What to do: Where a line holds the word "Indicator", copy that line from the data below.

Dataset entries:
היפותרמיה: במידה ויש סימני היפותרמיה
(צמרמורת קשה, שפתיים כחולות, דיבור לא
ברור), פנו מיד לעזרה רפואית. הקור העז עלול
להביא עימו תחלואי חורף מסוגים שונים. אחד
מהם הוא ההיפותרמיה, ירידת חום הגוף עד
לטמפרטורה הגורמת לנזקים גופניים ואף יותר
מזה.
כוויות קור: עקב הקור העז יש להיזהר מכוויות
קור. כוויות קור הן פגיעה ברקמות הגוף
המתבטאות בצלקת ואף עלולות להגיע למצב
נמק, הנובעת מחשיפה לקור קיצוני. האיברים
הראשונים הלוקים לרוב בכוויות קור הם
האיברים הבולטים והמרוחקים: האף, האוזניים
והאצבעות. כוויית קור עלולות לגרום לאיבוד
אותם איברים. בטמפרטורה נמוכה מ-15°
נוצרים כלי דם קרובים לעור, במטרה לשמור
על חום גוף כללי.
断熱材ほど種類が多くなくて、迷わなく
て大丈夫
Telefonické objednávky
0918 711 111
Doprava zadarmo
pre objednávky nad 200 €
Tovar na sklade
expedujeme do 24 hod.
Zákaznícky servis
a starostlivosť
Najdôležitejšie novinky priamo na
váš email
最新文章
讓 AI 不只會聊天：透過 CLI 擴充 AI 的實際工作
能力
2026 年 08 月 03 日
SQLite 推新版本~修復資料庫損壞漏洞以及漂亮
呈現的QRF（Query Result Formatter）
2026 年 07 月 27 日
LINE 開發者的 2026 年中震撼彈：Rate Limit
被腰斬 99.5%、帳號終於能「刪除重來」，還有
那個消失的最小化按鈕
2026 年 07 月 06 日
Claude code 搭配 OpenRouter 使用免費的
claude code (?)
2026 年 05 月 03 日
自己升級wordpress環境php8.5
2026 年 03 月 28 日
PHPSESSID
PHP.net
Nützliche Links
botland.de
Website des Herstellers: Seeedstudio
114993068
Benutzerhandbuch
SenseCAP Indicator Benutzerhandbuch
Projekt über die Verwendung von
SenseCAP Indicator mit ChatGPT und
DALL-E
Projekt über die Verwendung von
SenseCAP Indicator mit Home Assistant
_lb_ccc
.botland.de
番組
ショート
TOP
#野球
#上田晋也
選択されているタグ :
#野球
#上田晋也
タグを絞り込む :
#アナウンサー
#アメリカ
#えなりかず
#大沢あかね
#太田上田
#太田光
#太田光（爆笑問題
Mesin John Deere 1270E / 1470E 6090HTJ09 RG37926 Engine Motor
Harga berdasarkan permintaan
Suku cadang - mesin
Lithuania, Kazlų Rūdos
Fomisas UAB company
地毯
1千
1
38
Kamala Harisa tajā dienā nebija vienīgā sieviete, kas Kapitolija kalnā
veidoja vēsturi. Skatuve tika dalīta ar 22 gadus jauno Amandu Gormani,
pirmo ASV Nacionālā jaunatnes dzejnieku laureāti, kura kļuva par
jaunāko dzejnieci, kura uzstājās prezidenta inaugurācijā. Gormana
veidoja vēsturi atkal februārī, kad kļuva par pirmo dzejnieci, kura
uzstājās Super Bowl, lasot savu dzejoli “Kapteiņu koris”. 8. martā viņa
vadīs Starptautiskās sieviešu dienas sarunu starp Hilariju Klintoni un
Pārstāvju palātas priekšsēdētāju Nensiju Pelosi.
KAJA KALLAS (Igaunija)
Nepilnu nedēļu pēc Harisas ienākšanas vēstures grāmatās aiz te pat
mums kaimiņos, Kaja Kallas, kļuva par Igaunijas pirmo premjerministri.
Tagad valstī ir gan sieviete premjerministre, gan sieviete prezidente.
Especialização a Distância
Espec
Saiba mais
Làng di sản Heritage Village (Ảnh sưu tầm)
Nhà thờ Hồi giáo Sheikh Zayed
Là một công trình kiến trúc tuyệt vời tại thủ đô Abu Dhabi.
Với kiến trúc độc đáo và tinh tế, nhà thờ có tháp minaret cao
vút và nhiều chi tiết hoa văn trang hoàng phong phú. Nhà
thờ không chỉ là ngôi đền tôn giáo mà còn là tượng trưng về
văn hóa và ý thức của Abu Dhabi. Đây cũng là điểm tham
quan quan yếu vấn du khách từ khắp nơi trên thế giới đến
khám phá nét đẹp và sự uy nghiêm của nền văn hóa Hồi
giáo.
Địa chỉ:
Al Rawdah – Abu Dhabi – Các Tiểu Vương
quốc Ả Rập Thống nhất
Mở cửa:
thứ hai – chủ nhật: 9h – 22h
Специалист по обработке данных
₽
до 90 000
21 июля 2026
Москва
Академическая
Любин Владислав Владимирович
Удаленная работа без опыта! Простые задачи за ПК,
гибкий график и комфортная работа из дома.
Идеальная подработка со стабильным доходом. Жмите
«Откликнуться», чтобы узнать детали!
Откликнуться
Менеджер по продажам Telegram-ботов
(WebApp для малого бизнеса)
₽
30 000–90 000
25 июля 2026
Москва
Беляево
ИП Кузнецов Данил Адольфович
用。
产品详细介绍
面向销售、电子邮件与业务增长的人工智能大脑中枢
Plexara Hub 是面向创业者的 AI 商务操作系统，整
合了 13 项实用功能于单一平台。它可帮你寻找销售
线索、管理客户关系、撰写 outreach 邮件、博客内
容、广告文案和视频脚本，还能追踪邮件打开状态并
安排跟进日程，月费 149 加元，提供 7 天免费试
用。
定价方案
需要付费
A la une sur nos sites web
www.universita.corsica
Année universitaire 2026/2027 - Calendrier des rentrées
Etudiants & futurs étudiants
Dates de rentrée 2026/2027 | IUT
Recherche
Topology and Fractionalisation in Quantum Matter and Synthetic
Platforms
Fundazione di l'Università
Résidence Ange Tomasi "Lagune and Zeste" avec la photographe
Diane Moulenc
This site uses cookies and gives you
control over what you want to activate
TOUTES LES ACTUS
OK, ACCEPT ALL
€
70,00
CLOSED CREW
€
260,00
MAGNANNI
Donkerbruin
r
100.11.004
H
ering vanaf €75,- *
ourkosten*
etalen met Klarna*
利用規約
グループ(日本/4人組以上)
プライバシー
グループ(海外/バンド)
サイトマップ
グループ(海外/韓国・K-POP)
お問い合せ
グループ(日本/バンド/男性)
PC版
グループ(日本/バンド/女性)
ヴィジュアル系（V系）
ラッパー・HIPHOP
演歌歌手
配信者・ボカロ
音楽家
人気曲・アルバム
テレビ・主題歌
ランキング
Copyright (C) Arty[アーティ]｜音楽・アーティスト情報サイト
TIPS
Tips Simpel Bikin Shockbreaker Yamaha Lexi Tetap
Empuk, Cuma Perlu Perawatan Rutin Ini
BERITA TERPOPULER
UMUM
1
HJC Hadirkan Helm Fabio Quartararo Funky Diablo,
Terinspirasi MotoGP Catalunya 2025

Result for this task:
SenseCAP Indicator Benutzerhandbuch
SenseCAP Indicator mit ChatGPT und
SenseCAP Indicator mit Home Assistant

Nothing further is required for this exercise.